Check out Part 1
Safety in mission is a relative impossibility, rather
implausibility.
My dad told me just before I trounced off to Egypt for a
summer, “I know you’ll be safe, ‘cause you’re in the center of God’s will -- but
I guess that’s not safe, it’s just right.”
We can’t embark on mission and expect to come out the other
side the same. We’ll be changed; we’ll be effected by what we’ve seen, whom
we’ve spoken to, and the relationships we’ve built.
If we informally understand safety as the retention of
normality than we must never see mission as safe. (And more often than not when
we, as modern Americans, talk about safety we mean the normal.)

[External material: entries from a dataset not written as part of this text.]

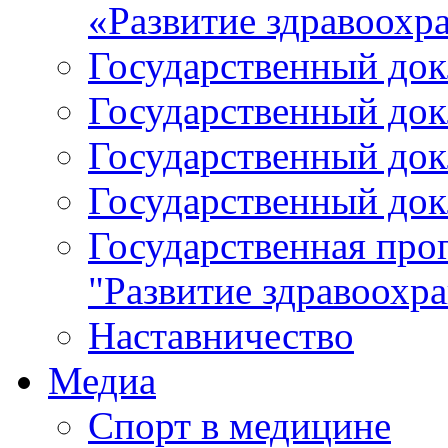
«Развитие здравоохр
Государственный докл
Государственный докл
Государственный докл
Государственный докл
Государственная про
"Развитие здравоохр
Наставничество
Медиа
Спорт в медицине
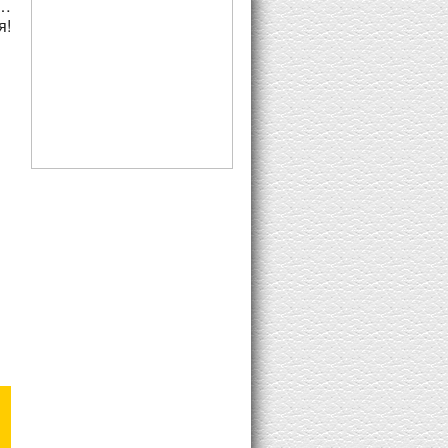
ь…
8K Subs
я!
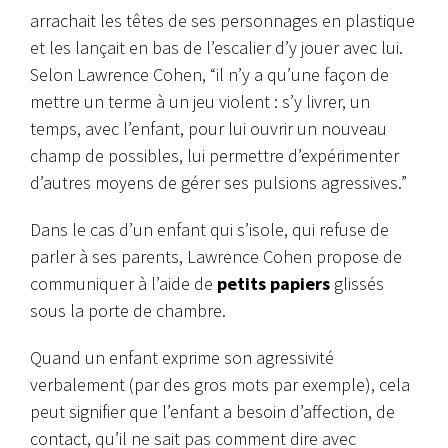
arrachait les têtes de ses personnages en plastique
et les lançait en bas de l’escalier d’y jouer avec lui.
Selon Lawrence Cohen, “il n’y a qu’une façon de
mettre un terme à un jeu violent : s’y livrer, un
temps, avec l’enfant, pour lui ouvrir un nouveau
champ de possibles, lui permettre d’expérimenter
d’autres moyens de gérer ses pulsions agressives.”
Dans le cas d’un enfant qui s’isole, qui refuse de
parler à ses parents, Lawrence Cohen propose de
communiquer à l’aide de
petits papiers
glissés
sous la porte de chambre.
Quand un enfant exprime son agressivité
verbalement (par des gros mots par exemple), cela
peut signifier que l’enfant a besoin d’affection, de
contact, qu’il ne sait pas comment dire avec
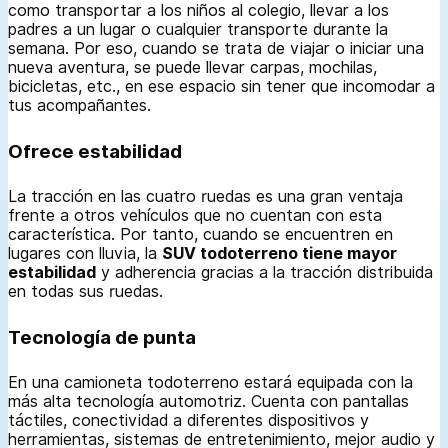
como transportar a los niños al colegio, llevar a los
padres a un lugar o cualquier transporte durante la
semana. Por eso, cuando se trata de viajar o iniciar una
nueva aventura, se puede llevar carpas, mochilas,
bicicletas, etc., en ese espacio sin tener que incomodar a
tus acompañantes.
Ofrece estabilidad
La tracción en las cuatro ruedas es una gran ventaja
frente a otros vehículos que no cuentan con esta
característica. Por tanto, cuando se encuentren en
lugares con lluvia, la
SUV todoterreno tiene mayor
estabilidad
y adherencia gracias a la tracción distribuida
en todas sus ruedas.
Tecnología de punta
En una camioneta todoterreno estará equipada con la
más alta tecnología automotriz. Cuenta con pantallas
táctiles, conectividad a diferentes dispositivos y
herramientas, sistemas de entretenimiento, mejor audio y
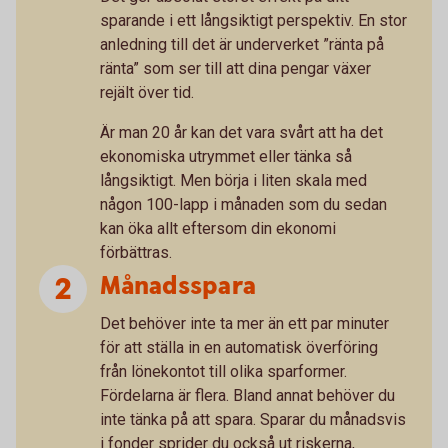
sparande i ett långsiktigt perspektiv. En stor
anledning till det är underverket ”ränta på
ränta” som ser till att dina pengar växer
rejält över tid.
Är man 20 år kan det vara svårt att ha det
ekonomiska utrymmet eller tänka så
långsiktigt. Men börja i liten skala med
någon 100-lapp i månaden som du sedan
kan öka allt eftersom din ekonomi
förbättras.
Månadsspara
Det behöver inte ta mer än ett par minuter
för att ställa in en automatisk överföring
från lönekontot till olika sparformer.
Fördelarna är flera. Bland annat behöver du
inte tänka på att spara. Sparar du månadsvis
i fonder sprider du också ut riskerna,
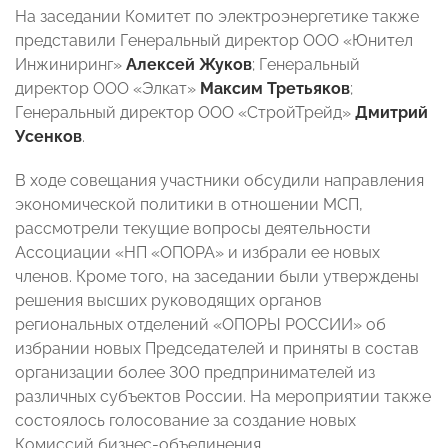
На заседании Комитет по электроэнергетике также
представили Генеральный директор ООО «Юнител
Инжиниринг»
Алексей Жуков
; Генеральный
директор ООО «Элкат»
Максим Третьяков
;
Генеральный директор ООО «СтройТрейд»
Дмитрий
Усенков
.
В ходе совещания участники обсудили направления
экономической политики в отношении МСП,
рассмотрели текущие вопросы деятельности
Ассоциации «НП «ОПОРА»
и
избрали ее новых
членов.
Кроме того, на заседании были утверждены
решения высших руководящих органов
региональных отделений «ОПОРЫ РОССИИ» об
избрании новых Председателей и
приняты в состав
организации более 300 предпринимателей из
различных субъектов России.
На мероприятии также
состоялось голосование за создание новых
Комиссий бизнес-объединения.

Internationally I’ve been in some rather dangerous
experiences all for the sake of mission (things I’ve not told my mom… until she
reads this that is), it wasn’t safe. Locally I’ve been in situations just as
hairy.
My point is this: mission will never leave us the same. It won’t
allow us to be just as spunky as we were when we were kids. It’ll wear our
souls out and cause us to be ragged and rough. It won’t polish us up and let
us be the neat little Christian legalism has told us we ought to be.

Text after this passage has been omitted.